Tengchong came first: dramatic, high-alpine landscapes shaped by fire and cloud. There, in volcanic soil over 2,000 meters above sea level, we found oolong tea growing in one of the most extreme environments I’ve ever seen. This isn’t the soft, humid terrain usually associated with oolong. It’s rugged and raw—yet, somehow, perfectly suited. The master tea maker we met showed us how they manipulate oxidation, roasting, and toasting to coax new characters from the same leaf. We tasted multiple expressions of the same origin tea, each completely different. It reminded me of my days brewing at Goose Island—layering base, caramel and roasted malts to create nuance and structure. Only now, the medium was tea. The layers, just as important.

Tenchong Yunnan where Chalu tea is sourced

One of Tenchong’s Volcanoes where Chalu’s ‘Volcano Oolong’ is sourced.

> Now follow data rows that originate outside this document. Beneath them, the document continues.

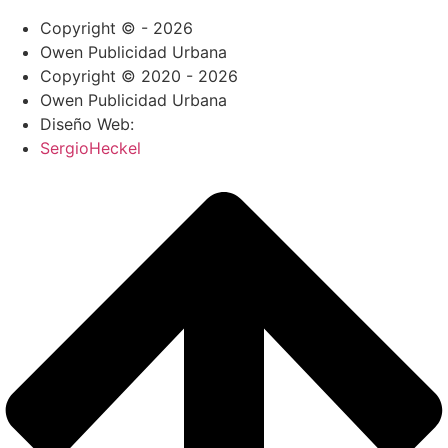
Copyright © - 2026
Owen Publicidad Urbana
Copyright © 2020 - 2026
Owen Publicidad Urbana
Diseño Web:
SergioHeckel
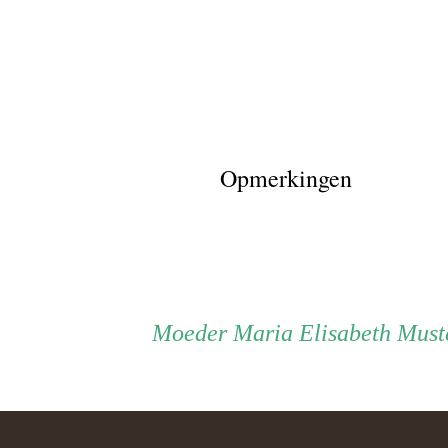
Opmerkingen
Persoon
Moeder
Moeder
Maria Elisabeth Must
ouder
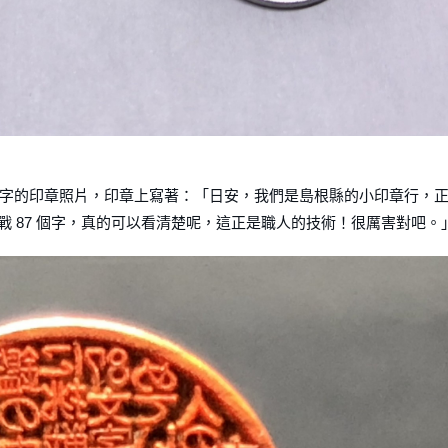
有 87 字的印章照片，印章上寫著：「日安，我們是島根縣的小印章行，
挑戰 87 個字，真的可以看清楚呢，這正是職人的技術！很厲害對吧。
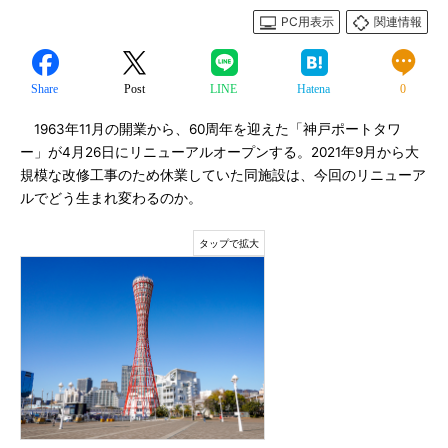
PC用表示
関連情報
Share
Post
LINE
Hatena
0
1963年11月の開業から、60周年を迎えた「神戸ポートタワ
ー」が4月26日にリニューアルオープンする。2021年9月から大
規模な改修工事のため休業していた同施設は、今回のリニューア
ルでどう生まれ変わるのか。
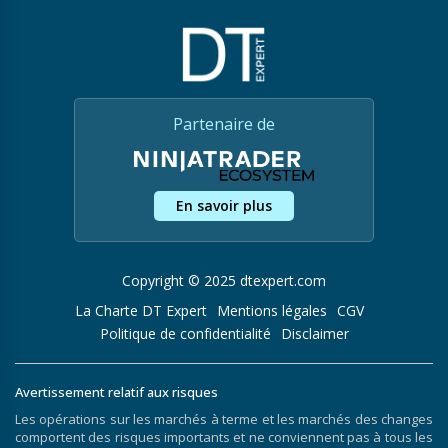
Partenaire de
En savoir plus
Copyright © 2025 dtexpert.com
La Charte DT Expert
Mentions légales
CGV
Politique de confidentialité
Disclaimer
Avertissement relatif aux risques
Les opérations sur les marchés à terme et les marchés des changes
comportent des risques importants et ne conviennent pas à tous les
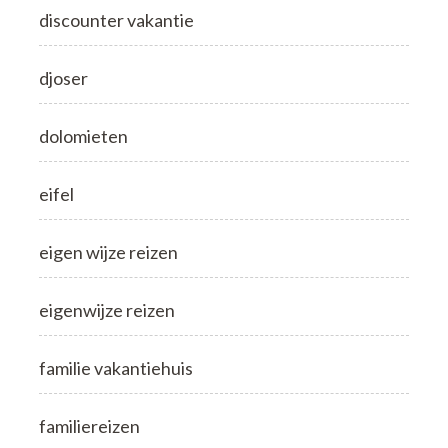
discounter vakantie
djoser
dolomieten
eifel
eigen wijze reizen
eigenwijze reizen
familie vakantiehuis
familiereizen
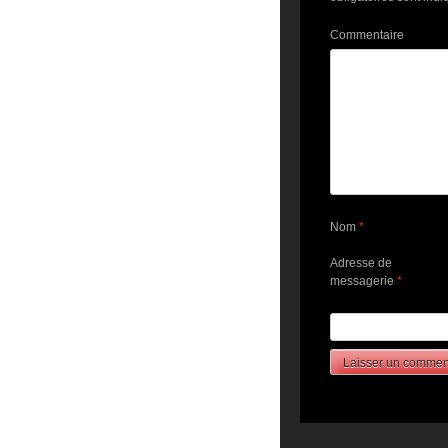
Commentaire
Nom
*
Adresse de
messagerie
*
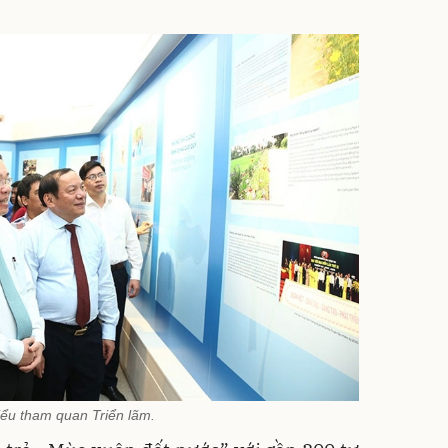
iểu tham quan Triển lãm.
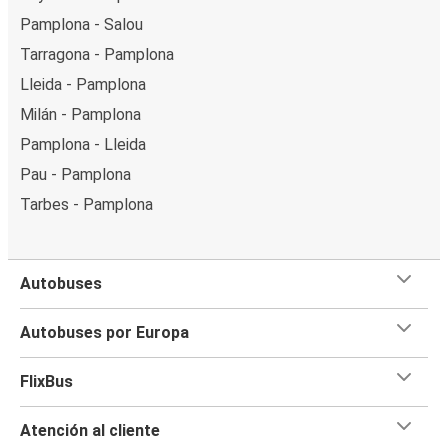
Pamplona - Salou
Tarragona - Pamplona
Lleida - Pamplona
Milán - Pamplona
Pamplona - Lleida
Pau - Pamplona
Tarbes - Pamplona
Autobuses
Autobuses por Europa
FlixBus
Atención al cliente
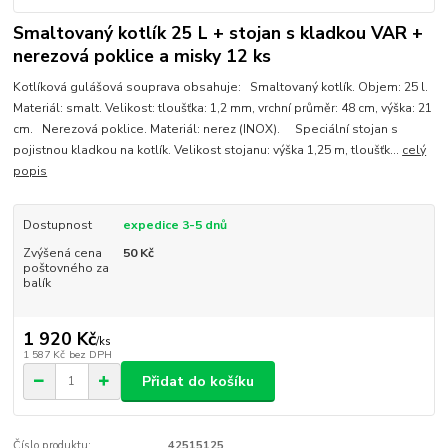
Smaltovaný kotlík 25 L + stojan s kladkou VAR +
nerezová poklice a misky 12 ks
Kotlíková gulášová souprava obsahuje: Smaltovaný kotlík. Objem: 25 l.
Materiál: smalt. Velikost: tloušťka: 1,2 mm, vrchní průměr: 48 cm, výška: 21
cm. Nerezová poklice. Materiál: nerez (INOX). Speciální stojan s
pojistnou kladkou na kotlík. Velikost stojanu: výška 1,25 m, tloušťk...
celý
popis
Dostupnost
expedice 3-5 dnů
Zvýšená cena
50 Kč
poštovného za
balík
1 920 Kč
/
ks
1 587 Kč
bez DPH
Přidat do košíku
Číslo produktu:
42515125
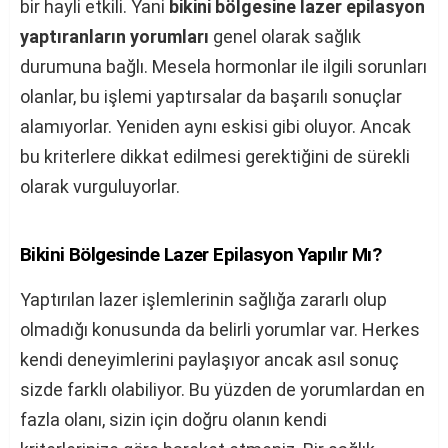
bir hayli etkili. Yani
bikini bölgesine lazer epilasyon
yaptıranların yorumları
genel olarak sağlık
durumuna bağlı. Mesela hormonlar ile ilgili sorunları
olanlar, bu işlemi yaptırsalar da başarılı sonuçlar
alamıyorlar. Yeniden aynı eskisi gibi oluyor. Ancak
bu kriterlere dikkat edilmesi gerektiğini de sürekli
olarak vurguluyorlar.
Bikini Bölgesinde Lazer Epilasyon Yapılır Mı?
Yaptırılan lazer işlemlerinin sağlığa zararlı olup
olmadığı konusunda da belirli yorumlar var. Herkes
kendi deneyimlerini paylaşıyor ancak asıl sonuç
sizde farklı olabiliyor. Bu yüzden de yorumlardan en
fazla olanı, sizin için doğru olanın kendi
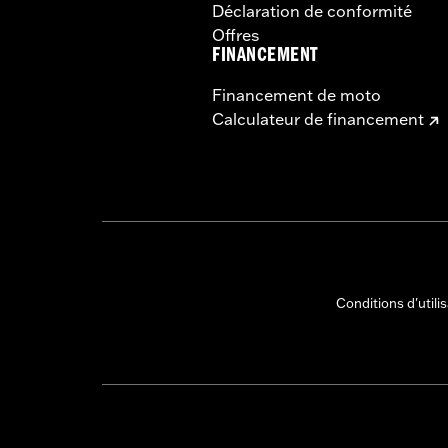
Déclaration de conformité
Offres
FINANCEMENT
Financement de moto
Calculateur de financement
Conditions d'utili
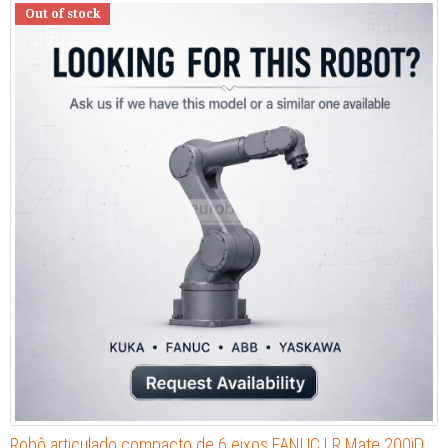
Out of stock
Robô articulado compacto de 6 eixos FANUC LR Mate 200iD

Then came Lincang—a quick pit-stop on the road south, but a place that left the deepest mark. There we met the Bulang people, China’s smallest ethnic minority, and possibly the first to ever domesticate the tea tree. Their relationship with tea is sacred. Through oral histories passed down across generations, they’ve preserved traditions dating back over 700 years. We visited ancient groves, shaded and wild, where trees as old as 800 years still bear leaves with almost no bitterness. Sweet, mellow, full of life. Tasting those leaves, right of the tree, was an almost spiritual experience. This wasn’t just another agrarian product, but something so deeply ancestorial and connected to the land.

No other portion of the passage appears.